191171-the-misguided-ideal-of-evolve

The Misguided Ideal of ‘Evolve’

Should the design of a game dictate the nature of the community that plays it, or should the community dictate the design?

Evolve is designed around an ideal situation: You knowing and understanding your role within the group, playing with others who similarly understand their own unique roles, all of whom are in constant communication with each other. In that moment, with those people, Evolve is a fantastic and exciting experience, but the real world is often less than ideal, which raises the question: Should the design of a game dictate the nature of the community that plays it, or should the community dictate the design?

Evolve is a four versus one multiplayer game in which the four are Hunters, each with a specialized job, and the one is a hulking Monster. The Hunters must work together to kill the Monster before it eats enough wildlife to evolve into a stronger form, and that’s where the game design conflicts with reality.

The four Hunter classes are highly specialized. The Trapper must trap the Monster, using harpoons or the mobile arena (a dome cage), otherwise the monster will consistently outrun the Hunters. Along that same vein, the Medic must revive fallen Hunters, the Assault must attack, and the Support must help wherever he can. If any player fails to adhere to these strict roles — if they try to attack with the Medic instead of focusing on healing — the Hunters are bound to fail. Unfortunately for Evolve, it’s difficult to get a handle on these roles, resulting in a rather large barrier to entry for the game.
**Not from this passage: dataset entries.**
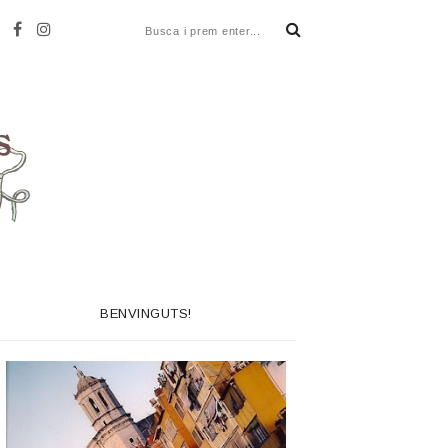
BENVINGUTS!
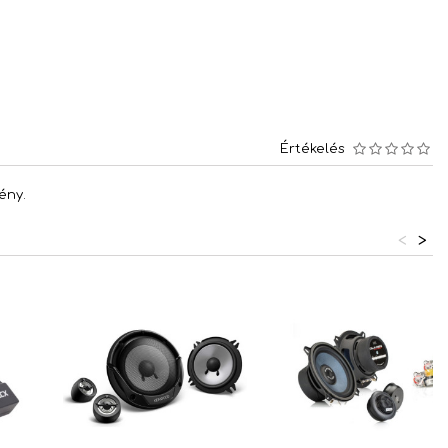
Értékelés
ény.
<
>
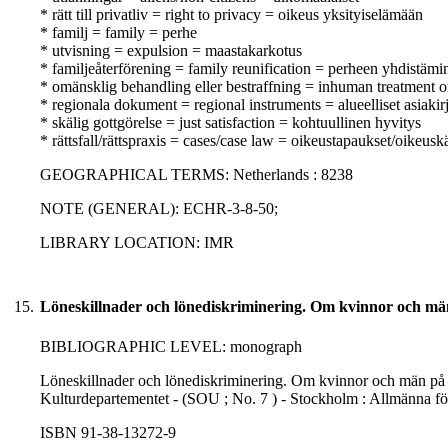
* rätt till privatliv = right to privacy = oikeus yksityiselämään
* familj = family = perhe
* utvisning = expulsion = maastakarkotus
* familjeåterförening = family reunification = perheen yhdistämi
* omänsklig behandling eller bestraffning = inhuman treatment o
* regionala dokument = regional instruments = alueelliset asiakirj
* skälig gottgörelse = just satisfaction = kohtuullinen hyvitys
* rättsfall/rättspraxis = cases/case law = oikeustapaukset/oikeusk
GEOGRAPHICAL TERMS: Netherlands : 8238
NOTE (GENERAL): ECHR-3-8-50;
LIBRARY LOCATION: IMR
15.
Löneskillnader och lönediskriminering. Om kvinnor och m
BIBLIOGRAPHIC LEVEL: monograph
Löneskillnader och lönediskriminering. Om kvinnor och män på 
Kulturdepartementet - (SOU ; No. 7 ) - Stockholm : Allmänna f
ISBN 91-38-13272-9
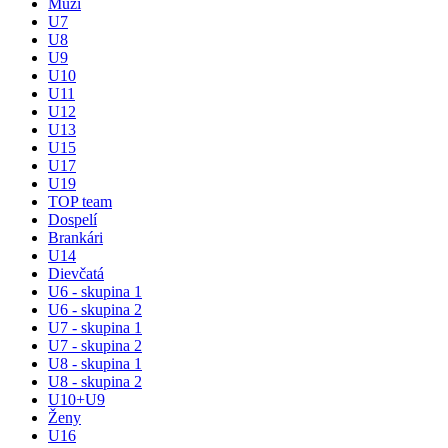
Muži
U7
U8
U9
U10
U11
U12
U13
U15
U17
U19
TOP team
Dospelí
Brankári
U14
Dievčatá
U6 - skupina 1
U6 - skupina 2
U7 - skupina 1
U7 - skupina 2
U8 - skupina 1
U8 - skupina 2
U10+U9
Ženy
U16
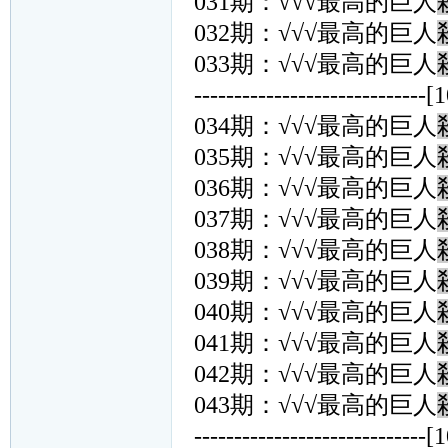
031期：√√√最高的巨人
032期：√√√最高的巨人
033期：√√√最高的巨人
-----------------------------[
034期：√√√最高的巨人
035期：√√√最高的巨人
036期：√√√最高的巨人
037期：√√√最高的巨人
038期：√√√最高的巨人
039期：√√√最高的巨人
040期：√√√最高的巨人
041期：√√√最高的巨人
042期：√√√最高的巨人
043期：√√√最高的巨人
-----------------------------[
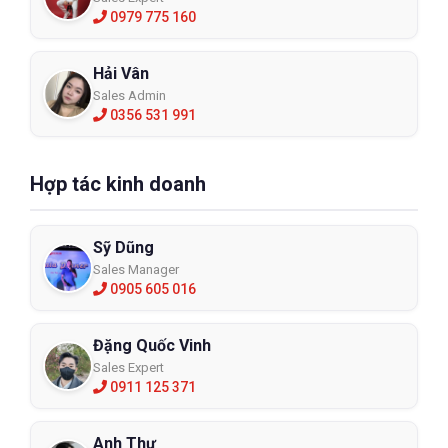
0979 775 160
Hải Vân
Sales Admin
0356 531 991
Hợp tác kinh doanh
Sỹ Dũng
Sales Manager
0905 605 016
Đặng Quốc Vinh
Sales Expert
0911 125 371
Anh Thư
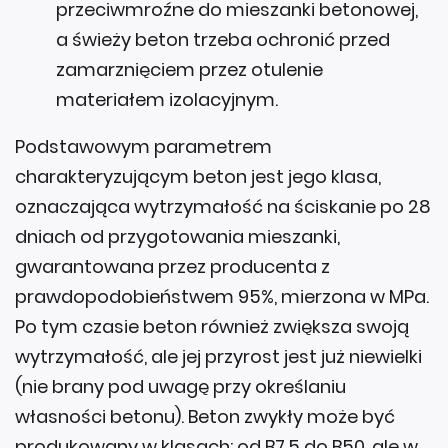
przeciwmroźne do mieszanki betonowej,
a świeży beton trzeba ochronić przed
zamarznięciem przez otulenie
materiałem izolacyjnym.
Podstawowym parametrem
charakteryzującym beton jest jego klasa,
oznaczająca wytrzymałość na ściskanie po 28
dniach od przygotowania mieszanki,
gwarantowana przez producenta z
prawdopodobieństwem 95%, mierzona w MPa.
Po tym czasie beton również zwiększa swoją
wytrzymałość, ale jej przyrost jest już niewielki
(nie brany pod uwagę przy określaniu
własności betonu). Beton zwykły może być
produkowany w klasach: od B7,5 do B50, ale w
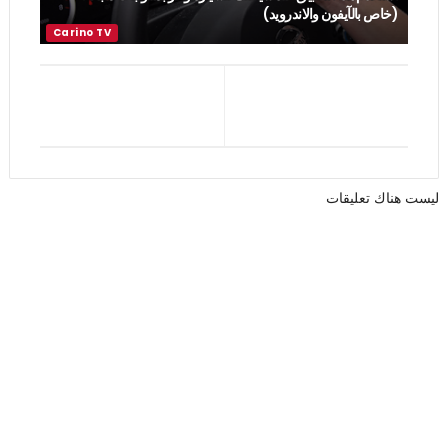
(خاص بالآيفون والاندرويد)
ليست هناك تعليقات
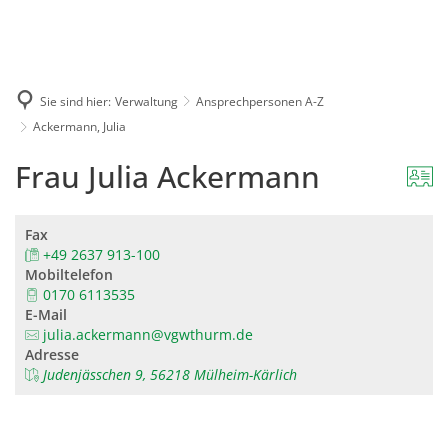
Karriere
Presse
Intran
Sie sind hier:
Verwaltung
Ansprechpersonen A-Z
Ackermann, Julia
Frau Julia Ackermann
Fax
+49 2637 913-100
Mobiltelefon
0170 6113535
E-Mail
julia.ackermann@vgwthurm.de
Adresse
Judenjässchen 9, 56218 Mülheim-Kärlich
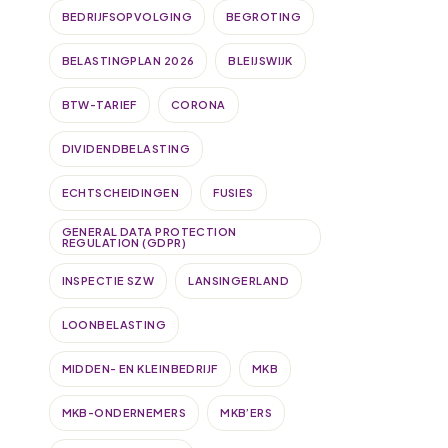
BEDRIJFSOPVOLGING
BEGROTING
BELASTINGPLAN 2026
BLEIJSWIJK
BTW-TARIEF
CORONA
DIVIDENDBELASTING
ECHTSCHEIDINGEN
FUSIES
GENERAL DATA PROTECTION
REGULATION (GDPR)
INSPECTIE SZW
LANSINGERLAND
LOONBELASTING
MIDDEN- EN KLEINBEDRIJF
MKB
MKB-ONDERNEMERS
MKB’ERS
Before release, I played the game in two very different situations that speak to this dilemma. I played the game at multiple PAX conventions with a developer watching over me, giving me tips and strategies on the fly. In these moments, I could feel the strategic depth of the game wash over me thanks to the running commentary that told me what I should be doing and why I should be doing it. However, later I played in the beta by myself, and by then, I had forgotten all those helpful tips. The game made no attempt to teach me how to play any class, so I was awful until a knowledgeable friend took on that role of mentor and re-explained those strategies. I got better, but that didn’t help the rest of my team.

Should I blame the game for its lack of a class tutorial? After all, the first Medic does have a sniper rifle implying combat should be a concern, even though the rifle is literally the last weapon/ability she should be using on the battlefield. Yet there’s nothing in Evolve that can’t be learned after a few games, so am I just impatient?
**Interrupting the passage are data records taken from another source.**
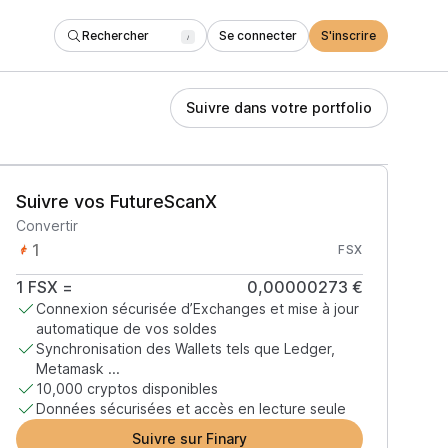
Rechercher
Se connecter
S'inscrire
/
Suivre dans votre portfolio
Suivre vos FutureScanX
Convertir
FSX
1
FSX
=
0,00000273 €
Connexion sécurisée d’Exchanges et mise à jour
automatique de vos soldes
Synchronisation des Wallets tels que Ledger,
Metamask ...
10,000 cryptos disponibles
Données sécurisées et accès en lecture seule
Suivre sur Finary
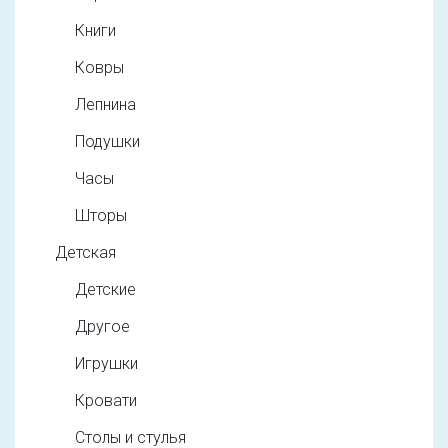
Книги
Ковры
Лепнина
Подушки
Часы
Шторы
Детская
Детские
Другое
Игрушки
Кровати
Столы и стулья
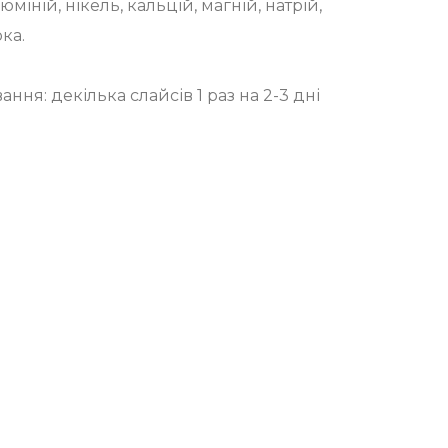
люміній, нікель, кальцій, магній, натрій,
рка.
ня: декілька слайсів 1 раз на 2-3 дні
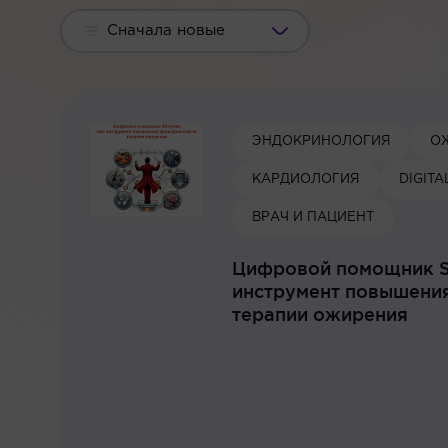
Сначала новые
ЭНДОКРИНОЛОГИЯ
О
КАРДИОЛОГИЯ
DIGIT
ВРАЧ И ПАЦИЕНТ
Цифровой помощник S
инструмент повышени
терапии ожирения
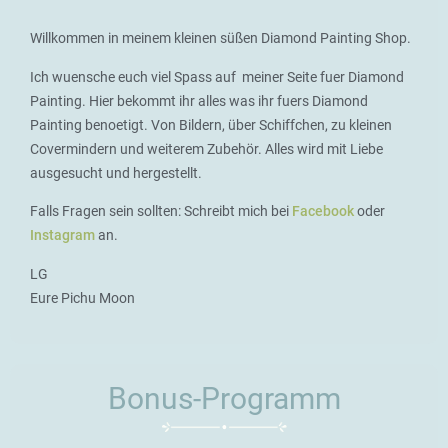
Willkommen in meinem kleinen süßen Diamond Painting Shop.
Ich wuensche euch viel Spass auf meiner Seite fuer Diamond
Painting. Hier bekommt ihr alles was ihr fuers Diamond
Painting benoetigt. Von Bildern, über Schiffchen, zu kleinen
Covermindern und weiterem Zubehör. Alles wird mit Liebe
ausgesucht und hergestellt.
Falls Fragen sein sollten: Schreibt mich bei
Facebook
oder
Instagram
an.
LG
Eure Pichu Moon
Bonus-Programm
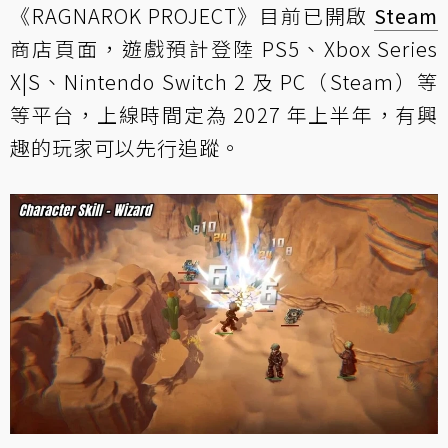
《RAGNAROK PROJECT》目前已開啟
Steam
商店頁面，遊戲預計登陸 PS5、Xbox Series
X|S、Nintendo Switch 2 及 PC（Steam）等
等平台，上線時間定為 2027 年上半年，有興
趣的玩家可以先行追蹤。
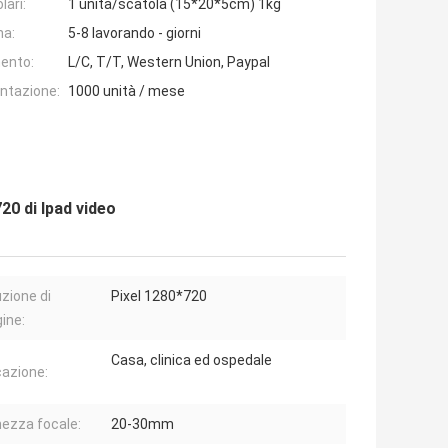
lari:
1 unità/scatola (15*20*5cm) 1kg
na:
5-8 lavorando - giorni
ento:
L/C, T/T, Western Union, Paypal
entazione:
1000 unità / mese
20 di Ipad video
uzione di
Pixel 1280*720
ine:
Casa, clinica ed ospedale
cazione:
ezza focale:
20-30mm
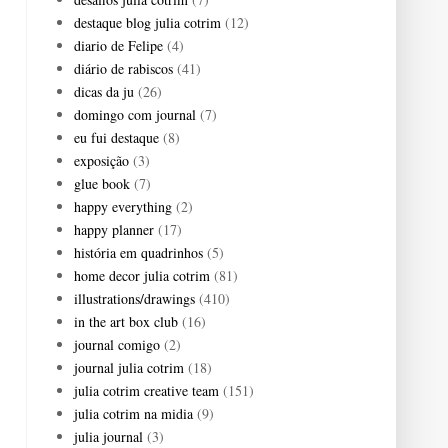
destaque blog julia cotrim
(12)
diario de Felipe
(4)
diário de rabiscos
(41)
dicas da ju
(26)
domingo com journal
(7)
eu fui destaque
(8)
exposição
(3)
glue book
(7)
happy everything
(2)
happy planner
(17)
história em quadrinhos
(5)
home decor julia cotrim
(81)
illustrations/drawings
(410)
in the art box club
(16)
journal comigo
(2)
journal julia cotrim
(18)
julia cotrim creative team
(151)
julia cotrim na midia
(9)
julia journal
(3)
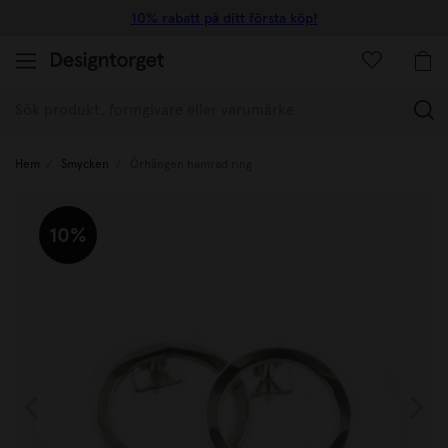
10% rabatt på ditt första köp!
(
Hem
Smycken
Örhängen hamrad ring
10%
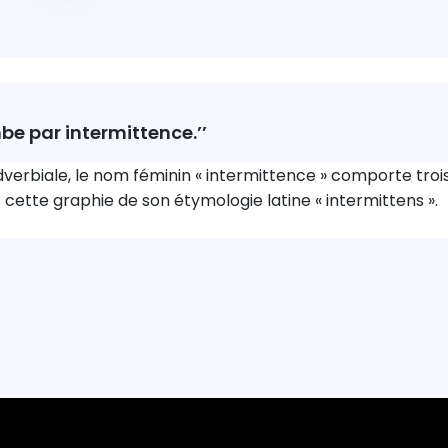
mbe par intermittence.’’
verbiale, le nom féminin « intermittence » comporte trois fo
t cette graphie de son étymologie latine « intermittens ».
At the very least, it’s weird to see Evolve lean so heavily into class specializations when other multiplayer games shy away from that. The developer previously worked on Left 4 Dead, a four-player cooperative shooter in which each of the four character played the exact same type of character. No specialization at all.

Then there’s the quintessential class-based multiplayer shooter, Battlefield. It’s trended away from unique classes over the years. The games always have four classes, which are generally defined as “good-against-infantry,” “good-against-vehicles,” “good-for-long-range,” and “good-for-support.” However, over the years, abilities have jumped from class to class, so that now each class exists less as an individual specialization and more on a spectrum of overlapping jobs.
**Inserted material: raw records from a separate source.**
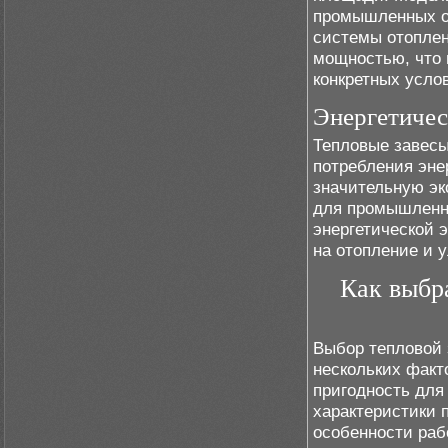
промышленных об
системы отопле
мощностью, что 
конкретных усло
Энергетичес
Тепловые завесы
потребления эне
значительную эк
для промышленн
энергетической 
на отопление и 
Как выбр
Выбор тепловой
нескольких факт
пригодность для
характеристики 
особенности раб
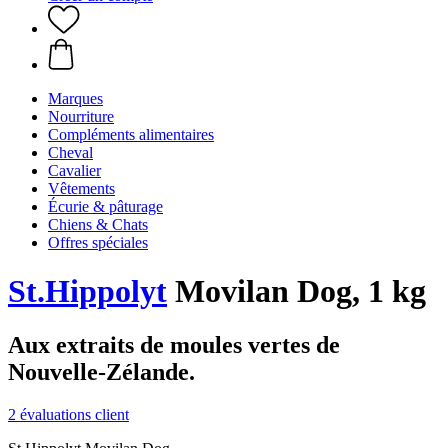
Marques
Nourriture
Compléments alimentaires
Cheval
Cavalier
Vêtements
Écurie & pâturage
Chiens & Chats
Offres spéciales
St.Hippolyt
Movilan Dog, 1 kg
Aux extraits de moules vertes de
Nouvelle-Zélande.
2 évaluations client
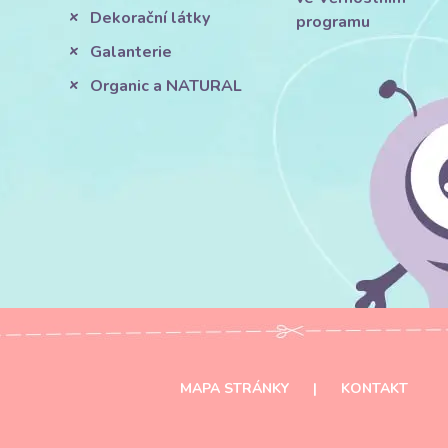
Dekorační látky
programu
Galanterie
Organic a NATURAL
MAPA STRÁNKY
|
KONTAKT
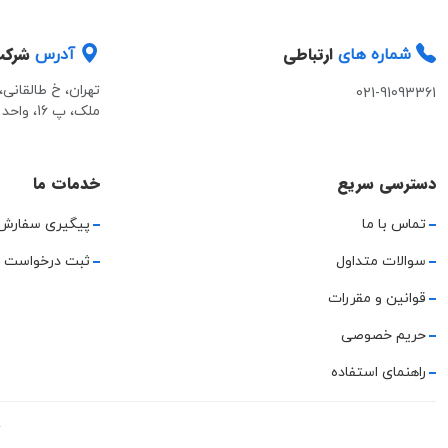
ارتباطی
شرک
شماره های
آدرس
تهران، خ طالقانی
021-91093361
ملک، پ 16، واحد 2
دسترسی سریع
خدمات ما
تماس با ما
پیگیری سفارش
سوالات متداول
ثبت درخواست 
قوانین و مقررات
حریم خصوصی
راهنمای استفاده
ت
Looking at the current state of multiplayer gaming, the most popular class-based games, those that most demand that we “play our class” and “know our role,” are free-to-play. I’m thinking specifically of Team Fortress 2, DOTA2, and League of Legends. It makes sense. Putting that kind of demand on a player creates a barrier to entry, so these games lower their entry fee to $0 in order to encourage more players to come aboard. The games may be difficult to learn but they’re also free, and that alone is a pretty big motivator to keep playing.

By contrast, Evolve has a $60 entry fee and a steep learning curve. It seems to have been designed in a vacuum, naïve towards the reality of online gaming. Evolve now exists for me as a game that I play exclusively with friends, never alone, and never with strangers, which means I don’t actually play it that often. This disappoints me, as I know the game can be excellent, but who should I be disappointed with? Myself, my friends, the developer, or nobody?

Meanwhile, games like Halo 5 and Call of Duty: Advanced Warfare have your teammates automatically call out enemy positions on the map. In an ideal world, players would be communicating over headsets and relaying that information themselves, but reality is less than ideal, and those games acknowledge that.

It’s always commendable to design towards an ideal, but multiplayer games would do well to emulate the old saying, “Hope for the best, prepare for the worst.”